Politique belge

"La N-VA n'est pas apte à gouverner Bruxelles, car elle n'en veut pas, de Bruxelles comme Région", déclare samedi dans les pages de l'Echo le ministre bruxellois des Finances et patron de l'Open Vld dans la capitale, Guy Vanhengel. Ce dernier répond à Didier Reynders, président de la Régionale bruxelloise du MR, qui s'est dit prêt, il y a une dizaine de jours, à travailler avec la N-VA à Bruxelles. Vincent De Wolf, chef de groupe MR au parlement bruxellois, nuance quant à lui dans Le Soir la position de son parti. "Je ne vais pas vous dire que nous n'allons pas pouvoir gouverner avec la N-VA quand on voit ce que nous faisons au gouvernement fédéral", avait notamment commenté M. Reynders. "On a réussi à mettre l'institutionnel de côté et à travailler la N-VA sur le socio-économique", avait-il ajouté.

"Le discours et l'attitude de la N-VA se rapprochent de plus en plus du Vlaams Belang, on le voit avec les communications de ses deux figures de proue, Francken et Jambon. (...) Cela devient de plus en plus compliqué à soutenir pour un libéral", pointe Guy Vanhengel. "Pour ceux qui ne veulent pas de ce type de discours et veulent éviter que l'institution bruxelloise soit utilisée pour nous rapprocher de la fin du pays, il y a une alternative: c'est nous, les libéraux sociaux."

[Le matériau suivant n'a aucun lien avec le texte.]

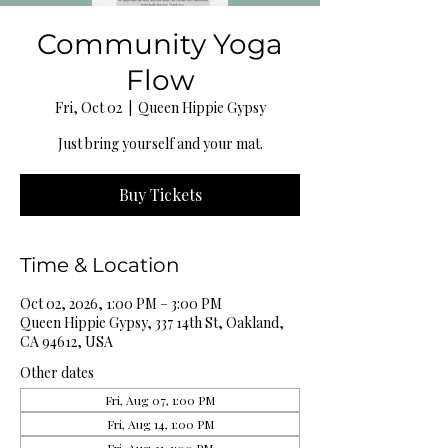
Community Yoga
Flow
Fri, Oct 02
  |  
Queen Hippie Gypsy
Just bring yourself and your mat.
Buy Tickets
Time & Location
Oct 02, 2026, 1:00 PM – 3:00 PM
Queen Hippie Gypsy, 337 14th St, Oakland,
CA 94612, USA
Other dates
Fri, Aug 07, 1:00 PM
Fri, Aug 14, 1:00 PM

Selon le ministre bruxellois des Finances, "la N-VA n'est pas apte à gouverner Bruxelles, car elle n'en veut pas, de Bruxelles comme Région". "C'est d'une approche métropolitaine dont on a besoin pour résoudre nos problèmes. Mais de cela, ils ne veulent pas." Pour Guy Vanhengel, Didier Reynders essaie "de gagner sur tous les tableaux. Ca ne va pas. (...) Il a essayé de rafler nos voix, maintenant il essaye de rafler des voix à la N-VA. Ce faisant, il se fait des ennemis".

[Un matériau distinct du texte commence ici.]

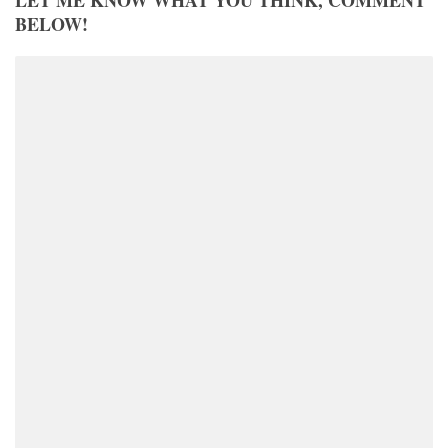
LET ME KNOW WHAT YOU THINK, COMMENT
BELOW!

De son côté, Vincent De Wolf, bourgmestre d'Etterbeek, estime que "la démonstration a été faite qu'ils (la N-VA ndlr.) ont été capables - ils l'ont fait au fédéral - de mettre l'institutionnel et le communautaire de côté". "Si cela est possible à Bruxelles, alors oui, c'est un parti démocratique, il n'y a pas de raison qu'on ne discute pas avec eux", plaide-t-il dans Le Soir. Si les nationalistes flamands peuvent donc mettre le communautaire au frigo, "cela vaut la peine d'essayer de faire quelque chose avec eux". "Par contre, si on en reste à ce que j'avais lu à l'époque au niveau du communautaire et de l'institutionnel, je pense qu'il est difficile de gouverner ensemble à Bruxelles", nuance le chef de groupe MR au parlement bruxellois.